Retail executives tend to track sales figures as their most important metric, but in my experience, trying to maximise sales figures alone makes little sense.Read More
Don’t try to increase your sales figures
Retail executives tend to track sales figures as their most important metric, but in my experience, trying to maximise sales figures alone makes little sense. As in sport, focusing on the score won’t work on its own. Only good and consistent practice, combined with a commitment to continually improve skill and technique will deliver the desired results. The scoreboard simply reflects the results achieved in the more mundane variables.
On the retail scoreboard, sales figures for a period emerge from three elementary variables:
- NUMBER OF ACTIVE CUSTOMERS multiplied by
- FREQUENCY OF THEIR PURCHASES multiplied by
- AVERAGE SALE TRANSACTION VALUE giving us
Like in sport, each of these elements needs to be mastered and driven hard if you want to increase the total. The total itself needs to be recognised as a mere aggregate – of interest to accountants but not really important for merchants and those involved in retail operations.
How can a retailer increase the number of active customers, encourage them to buy more frequently, and sell them more every time they make a purchase?
Getting new people to come through the door to look at what you have to offer can be done relatively easily with a good marketing campaign. The real challenge lies in making sure that once you’ve attracted new shoppers they don’t leave the store empty handed, and even more: come back at some stage. Ideally, their experience should also motivate them to tell their family and friends to try you out as well.
To achieve this you need a three-pronged approach:
- Make sure you have stock. Customers usually walk away if you don’t have what you claim to sell. It makes no difference to them whether you don’t just have their size, colour, or the whole style. As a rule of thumb: if in doubt, having too much stock costs less than missing out on a sale. Just make sure you hoard good stock, not obsolescent duds.
- Make sure you stock what people expect to buy from you. Retailers who analyse out-of-stocks routinely do so only in relation to their current range. Such a self-serving measure can be misleading, as customers will still be disappointed if you don’t have what they want – irrespective of whether you failed to replenish it correctly or whether you didn’t range it in the first place. Start by tracking what customers ask for that you don’t range. Also, periodically review your range at a category level to make sure you don’t lose sales by failing to range new or fashionable items.
- Continually train your staff in sales techniques and add-on selling. But also make sure that you employ staff with the right attitude. People with friendly personalities will naturally make your customers feel more welcome and appreciated. This in itself will help add value to each purchase.
Don’t rush to get customers through the door
Resist the urge to boost your sales prematurely i.e. don’t promote your business until you can deliver well. Otherwise, the money you spend will be wasted on attracting people only to disappoint them. Not a good idea.
Getting stock and service quality right needs to happen first, before you ask people to come in and check you out. If you follow this sequence, you will gain lasting value from attracting more customers; a good experience will motivate them to visit your store again.
Once you have a good story to tell, urge them to come
Reaching out to your existing customers will be the easiest. They’ve dealt with you before and just need a legitimate and appealing reason to shop again. New range, attractive promotion, promise of memorable service, enhanced store’s décor – these can all be given as a good reason for another visit.
Customers who have never bought from you fall into two categories. They either have never been to your store or they didn’t find anything they liked. In a sense they deserted you before their first purchase.
Such ‘deserters’ can be attracted back if you admit your past ‘sins’ and show them that things have changed. But, only ask deserters for another chance if you’ve ascertained what the problem was and rectified it, otherwise your results with this group won’t change.
Attracting completely new customers requires an enticement, which must be attractive, to persuade these people to enter unknown territory. Understanding how customers perceive your business and what they want will make all the difference. Surveys and focus groups can help in this space.

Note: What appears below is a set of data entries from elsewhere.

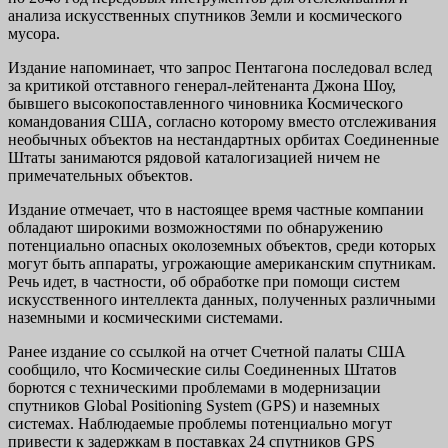
анализа искусственных спутников Земли и космического
мусора.
Издание напоминает, что запрос Пентагона последовал вслед
за критикой отставного генерал-лейтенанта Джона Шоу,
бывшего высокопоставленного чиновника Космического
командования США, согласно которому вместо отслеживания
необычных объектов на нестандартных орбитах Соединенные
Штаты занимаются рядовой каталогизацией ничем не
примечательных объектов.
Издание отмечает, что в настоящее время частные компании
обладают широкими возможностями по обнаружению
потенциально опасных околоземных объектов, среди которых
могут быть аппараты, угрожающие американским спутникам.
Речь идет, в частности, об обработке при помощи систем
искусственного интеллекта данных, полученных различными
наземными и космическими системами.
Ранее издание со ссылкой на отчет Счетной палаты США
сообщило, что Космические силы Соединенных Штатов
борются с техническими проблемами в модернизации
спутников Global Positioning System (GPS) и наземных
системах. Наблюдаемые проблемы потенциально могут
привести к задержкам в поставках 24 спутников GPS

Obviously, one of the cheapest and most efficient ways to attract new customers relies on word of mouth, i.e. referrals from existing customers. This requires high customer satisfaction as a standard part of their shopping experience. For the retailer, it’s all about continuing improvement and the pursuit of excellence.

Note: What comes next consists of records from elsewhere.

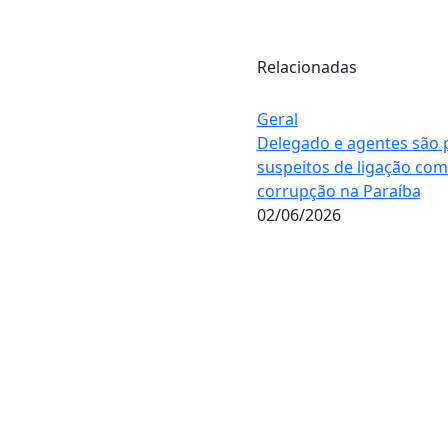
Relacionadas
Geral
Delegado e agentes são 
suspeitos de ligação com 
corrupção na Paraíba
02/06/2026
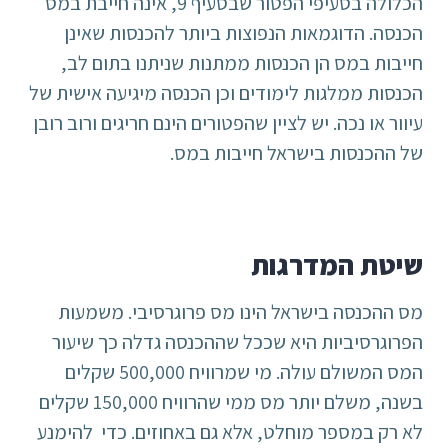
הכלולה בסעיפי הפטור שבסעיף 9, אינה חייבת במס
הכנסה. הדוגמאות הנפוצות ביותר להכנסות שאינן
חייבות במס הן הכנסות ממתנות שניתנו בתום לב,
הכנסות ממלגות לימודים וכן הכנסה מיגיעה אישית של
עיוור או נכה. יש לציין שהפטורים הינם חריגים ורוב רובן
של ההכנסות בישראל חייבות במס.
שיטת המדרגות
מס ההכנסה בישראל הינו מס פרוגרסיבי. משמעות
הפרוגרסיביות היא שככל שההכנסה גדלה כך שיעור
המס המשולם עולה. מי שמרוויח 500,000 שקלים
בשנה, משלם יותר מס ממי שהרוויח 150,000 שקלים
לא רק במספר מוחלט, אלא גם באחוזים. כדי להימנע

The tail can’t wag the dog
To summarise, I need to restate that retailers should avoid focusing on the end goal of sales figures.
Instead, retailers need to work hard to improve the underlying variables. They need to look to tools such as Net Promoter Score (NPS) and Total Quality Management. The latter will progressively strengthen and enhance their business, while NPS will reveal how successful these efforts have been.
Master the fundamentals – number of customers, how often they visit and how much they spend – and the sales scoreboard will show impressive results. Then you can sit back and enjoy the game.